Pourquoi ces deux galeries lors de mon séjour milanais de février ? La galerie parisienne Canesso a ouvert une seconde galerie à Milan, non loin de la Pinacoteca di Brera. La galerie Fumagalli, fondée en 1991, a exposé les artistes français Anne et Patrick Poirier en janvier 2023. Deux raisons évidentes pour découvrir ces deux lieux.

Attention en se rendant à la Galerie Canesso. Ne pas avoir l’instant d’inattention de Charles VIII; la porte s’ouvrant dans le grand portail donnant sur la rue est de peu de hauteur. Un long portique et l’on débouche sur une cour arborée et silencieuse. Maurizio Canesso y a ouvert une annexe à l’automne 2021. Accueil très naturel et sympathique de Ginevra Agliardi, sa directrice, maîtrisant parfaitement le français, bien qu’elle s’en défende. Elle me fait songer à Véronique Damian, responsable scientifique de la galerie parisienne. Même enthousiasme à décrire une peinture, à faire partager son histoire, à expliquer en quoi elle constitue un jalon dans la belle histoire de la peinture italienne. Comme la sensation aussi de retrouver l’atmosphère de la rue Laffitte, Maurizio Canesso ayant souhaité le même architecte d’intérieur.   

Giulio Cesare Procaccini (Bologna, 1574 – Milano, 1625), Sacra Famiglia con San Giovannino. Huile sur panneau de noyer. 97 x 64,5 cm. © Le Curieux des arts Gilles Kraemer, Milan, 22 février 2024. Expositions - L’ultimo Caravaggio. Eredi e nuovi maestri, cat. della mostra a cura di A. Morandotti, Milano, Gallerie d’Italia, 29 novembre 2017 - 8 aprile 2018; - Faithful to Nature. Eleven Lombard Paintings 1530-1760, cat. della mostra a cura di V. Brilliant, N. Hall, New York, Nicholas Hall, 2019. 

Cette peinture a récemment été réattribuée au plus connu des frères Procaccini, Giulio, bolonais d’origine mais qui s’est vite établi à Milan où il se fera le chantre de la nouvelle culture artistique de la Contre-Réforme initiée par le cardinal Federico Borromeo. Si l’influence stylistique au langage rubénien est évidente, des accents picturaux se perçoivent dans une tradition de Lombardie-Émilie du XVIe siècle du Corrège et de Parmigianino.
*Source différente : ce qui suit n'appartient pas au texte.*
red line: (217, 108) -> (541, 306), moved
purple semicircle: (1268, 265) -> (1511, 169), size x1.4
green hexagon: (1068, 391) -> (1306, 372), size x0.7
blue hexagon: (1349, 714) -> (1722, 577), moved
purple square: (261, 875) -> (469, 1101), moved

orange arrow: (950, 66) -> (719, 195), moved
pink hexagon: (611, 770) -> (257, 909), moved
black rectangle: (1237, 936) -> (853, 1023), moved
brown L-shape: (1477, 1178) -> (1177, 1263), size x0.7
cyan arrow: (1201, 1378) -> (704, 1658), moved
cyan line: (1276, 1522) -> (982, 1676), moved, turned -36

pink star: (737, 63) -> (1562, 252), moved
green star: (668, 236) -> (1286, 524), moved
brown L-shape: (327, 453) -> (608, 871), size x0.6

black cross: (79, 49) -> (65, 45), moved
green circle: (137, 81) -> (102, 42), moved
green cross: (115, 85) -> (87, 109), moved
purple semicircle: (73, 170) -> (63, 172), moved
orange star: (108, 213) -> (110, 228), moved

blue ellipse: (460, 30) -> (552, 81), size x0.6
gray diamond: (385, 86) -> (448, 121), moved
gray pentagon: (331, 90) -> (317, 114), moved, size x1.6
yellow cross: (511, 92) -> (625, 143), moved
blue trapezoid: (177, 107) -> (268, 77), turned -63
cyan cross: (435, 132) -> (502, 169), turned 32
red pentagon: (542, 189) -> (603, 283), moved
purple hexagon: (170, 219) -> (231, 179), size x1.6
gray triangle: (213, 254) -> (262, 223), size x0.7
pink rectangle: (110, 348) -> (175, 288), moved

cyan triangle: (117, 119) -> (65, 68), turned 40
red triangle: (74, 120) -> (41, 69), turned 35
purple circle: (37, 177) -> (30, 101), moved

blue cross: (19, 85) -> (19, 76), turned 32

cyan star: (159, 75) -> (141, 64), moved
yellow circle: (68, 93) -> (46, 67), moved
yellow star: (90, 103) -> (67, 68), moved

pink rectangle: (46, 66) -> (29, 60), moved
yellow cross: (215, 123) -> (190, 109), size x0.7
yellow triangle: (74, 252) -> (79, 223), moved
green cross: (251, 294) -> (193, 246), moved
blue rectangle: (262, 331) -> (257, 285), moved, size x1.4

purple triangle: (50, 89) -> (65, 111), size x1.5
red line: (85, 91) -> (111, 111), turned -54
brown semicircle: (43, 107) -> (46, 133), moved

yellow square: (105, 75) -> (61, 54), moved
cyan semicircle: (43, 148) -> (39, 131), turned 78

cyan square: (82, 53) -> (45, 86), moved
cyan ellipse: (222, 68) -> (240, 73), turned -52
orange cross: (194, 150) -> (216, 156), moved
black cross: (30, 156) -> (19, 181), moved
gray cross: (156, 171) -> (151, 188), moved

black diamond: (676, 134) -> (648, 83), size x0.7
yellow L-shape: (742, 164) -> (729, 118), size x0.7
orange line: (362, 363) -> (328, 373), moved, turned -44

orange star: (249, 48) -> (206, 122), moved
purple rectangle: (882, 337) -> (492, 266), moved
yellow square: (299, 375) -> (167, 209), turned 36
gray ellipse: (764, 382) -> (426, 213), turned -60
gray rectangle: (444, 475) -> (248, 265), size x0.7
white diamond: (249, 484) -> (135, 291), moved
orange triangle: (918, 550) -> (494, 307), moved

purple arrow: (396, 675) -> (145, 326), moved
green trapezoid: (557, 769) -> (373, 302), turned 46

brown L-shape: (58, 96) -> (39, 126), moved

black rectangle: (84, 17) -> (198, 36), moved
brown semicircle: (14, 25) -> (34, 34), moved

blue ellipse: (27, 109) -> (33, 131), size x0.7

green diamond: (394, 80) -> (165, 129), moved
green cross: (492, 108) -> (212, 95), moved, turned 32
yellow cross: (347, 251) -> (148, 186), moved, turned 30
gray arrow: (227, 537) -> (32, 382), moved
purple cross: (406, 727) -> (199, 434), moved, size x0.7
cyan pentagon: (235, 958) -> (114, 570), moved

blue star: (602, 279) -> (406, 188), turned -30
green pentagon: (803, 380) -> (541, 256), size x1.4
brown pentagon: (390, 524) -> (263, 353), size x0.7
Toile pouvant être datée entre 1610 et 1616. Hugh Brigstocke et Odette D’Albo, dans la monographie qu’ils consacrèrent à Giulio Cesare Procaccini (publication en 2020), s’accordent pour une date plus tardive, autour de 1620.

Les études récentes de Hugh Brigstocke (2002, 2020) et de Viviana Farina (2002) évoquent la place importante du principal commanditaire de l’artiste, Giovan Carlo Doria (1576-1625), pour lequel Procaccini peignit nombre de tableaux entre 1611 et 1621. Jusqu’à être le principal artiste représenté dans la collection de cet amateur génois chez lequel il séjourna en 1618. Il n’est pas impossible que cette toile ait appartenu à ce collectionneur.

Giuseppe Antonio Petrini (Carona, Ticino 1667 – 1759), Allegoria della scultura. Huile sur toile. 90 x 120 cm. © Le Curieux des arts Gilles Kraemer, Milan, 22 février 2024.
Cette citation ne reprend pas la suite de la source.